Compounding the problems was the fact that Britta Johnston,
returning from her studies with Jaime Laredo at Indiana
University to be the soloist in Prokofiev’s Second Violin
Concerto, was suffering from a recurring arm problem that
led to the omission of the work’s third movement. She
still managed to produce impressive tone, and must be
presumed to be a considerable artist when she is at her
best.
Born
in Wales, Huw Edwards was formerly the conductor of the
Seattle Youth Symphony and now directs the Olympia Symphony
in Washington State as well as this Portland ensemble.

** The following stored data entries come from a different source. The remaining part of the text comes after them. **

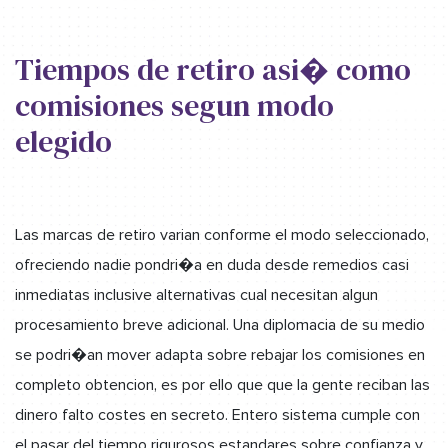
Tiempos de retiro asi� como
comisiones segun modo
elegido
Las marcas de retiro varian conforme el modo seleccionado,
ofreciendo nadie pondri�a en duda desde remedios casi
inmediatas inclusive alternativas cual necesitan algun
procesamiento breve adicional. Una diplomacia de su medio
se podri�an mover adapta sobre rebajar los comisiones en
completo obtencion, es por ello que que la gente reciban las
dinero falto costes en secreto. Entero sistema cumple con
el pasar del tiempo rigurosos estandares sobre confianza y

For this occasion, he had commissioned a short piece from
local composer Robert McBride, and the evening opened
with its premiere. Waltzology is a pleasant enough
five-minute orchestral essay, competently scored. There
was not enough substance in it to give much idea of its
composer’s musical personality, though the idea of supporting
local creative activity by such commissions is certainly
to be applauded.
Here,
and in the works by Walton and Prokofiev, Edwards demonstrated
a highly effective baton technique, but it was after intermission,
in Mendelssohn’s Fifth Symphony, the Reformation,
that his interpretative powers came most prominently into
play. Too rarely heard, this is unconventional music that
sets chorale elements in an inventive orchestral frame.
It can sound pompous, but on this occasion the pomp was
offset by a genuine sense of drama and exultation. The
acoustics of the First United Methodist Church sounded
a little constricted in the biggest tuttis. Nevertheless,
despite the sadness that must have been lurking in the
musicians’ minds, the performance as a whole, highlighted
by some splendid playing from the heavy brass, emerged
as a positive and often thrilling experience. Mr. Edwards
is evidently a conductor to look out for.